O death, where is thy sting? O grave, where is thy victory?
I want to say first I am not opposed to a past millennium in fact if I could be convinced of it, it would be much cleaner eschatological paradigm. The text of the book of Revelation appears to mitigate against it. I have asked several FP with no exegetical response. So I post it here for some sound exegesis that would change my mind from what appears to be the obvious. Please for the sake of this exchange let us stay within the Text of Revelation and exegete this text before going outside the book to other books in the N.T. I do think Russell has done the best exposition of Rev. that I have seen. His one issue that to him was baffling was the rest of the dead 20:5 which will be addressed in my comments. Here is my issue there are several future tenses to Christ and the saints ruling over the nations. 3:21, 5:10, 12:5 Which says he is about to reign. ( I do not believe ch. 12 is a flashback see Russell here) 19:15 Christ will rule over the nation pointing to 20:1-4. These future tenses seem to demand that the events of Ch. 20 come after these references? Add to this that 19:21 speaks of the Rest being slain by the sword which is the same group as the Rest of the dead who lived not during the 1000 years 20:5 ( this solves Russell's dilemma. Same Greek word for the Rest in both places) This also shows that Ch. 20 follows 19 and is not speaking of the same time period. We also see the Beast and false prophet being thrown into the lack of fire in ch. 19 but Satan is only locked in the bottomless pit only to be thrown later into the lack of fire 20:10 where the beast and false prophet are already. I could go on but these are the major issue to seeing the events of Ch. 20 as starting after the fall of Jerusalem and not before. I do not see anything in Revelation that would undercut this obvious reading. I do see parallels to Ezekiel 38-39 in Rev. 19 but given the wider use of Gog and Magog in Jewish literature there is nothing demanding the the events about the loosing of Satan in Ch. 20 as being the same events as Ch. 19. Ezekiel 38-39 probably refers to events before the birth of Christ see Gary DeMar on this. I hope to seem some good exegetical responses to my issue. I am truly open to seeing the Millennium as a past event.
Yours in Christ Mark
Yes, this is the identical point brought up on another post where I was discussing the same verse. Read it very carefully, though. It has three descriptions of people who have died. I know you would all like Rev. 20:4 to read that these souls were beheaded for not worshiping the beast, or his image, or receiving his mark. But it doesn't say that. It says that John saw the souls of those beheaded on account of the testimony of Jesus, and beheaded on account of the word of God, (both of which can be descriptive of Old Testament martyrs up until Christ's death), and then John also saw those who did not do homage to the beast, nor his image, and did not receive the mark upon their forehead or upon their hand. Read this in the Interlinear, and you will see that these 3 objects of the preposition "of" in this sentence do not dictate that this last category of souls has been martyred for this particular offense. Diagram the sentence on paper if that helps. (I am so old-school, it's pathetic.) It doesn't even say that they must have suffered martyrdom - only that they have died, and that during their life they never gave their allegiance to the beast by worshiping or receiving his mark. The particular beast under discussion in Rev. 20:4 is the corporate beast of the Roman empire, not Nero. Emperor worship was a feature of the Roman empire beast from its foundation by Julius Caesar. This is not a literal mark put upon their flesh, and the "mark" itself did not spring into existence with Revelation 13:16,17.

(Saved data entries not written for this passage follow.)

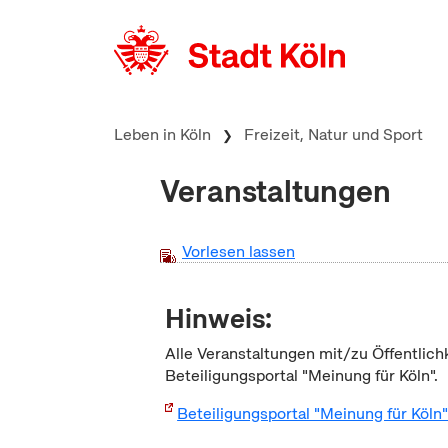
zum Inhalt springen
Leben in Köln
Freizeit, Natur und Sport
Veranstaltungen
Vorlesen lassen
Hinweis:
Alle Veranstaltungen mit/zu Öffentlich
Beteiligungsportal "Meinung für Köln".
Beteiligungsportal "Meinung für Köln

In fact, if you want to be technical, remember the image Nebuchadnezzar had set up with the death penalty of the fiery furnace if the citizens did not comply with the worship demanded by the king? Nebuchadnezzar's empire was symbolized by a beast - a lion with eagle's wings in Daniel 7:4. Worship of "a beast and his image" does not originate with Revelation 13. I'm not saying that John had Nebuchadnezzar in mind as he wrote Rev. 20:4. I believe he had the fourth beast of Daniel 7 in mind - the Roman empire beast.
The wrong kind of allegiance to this Roman beast is what Jesus was condemning as he held up a coin with the image of Caesar on it, and instructed the crowd to "render to Caesar the things that are Caesar's, and to God the things that are God's". Nero's face was not on that coin.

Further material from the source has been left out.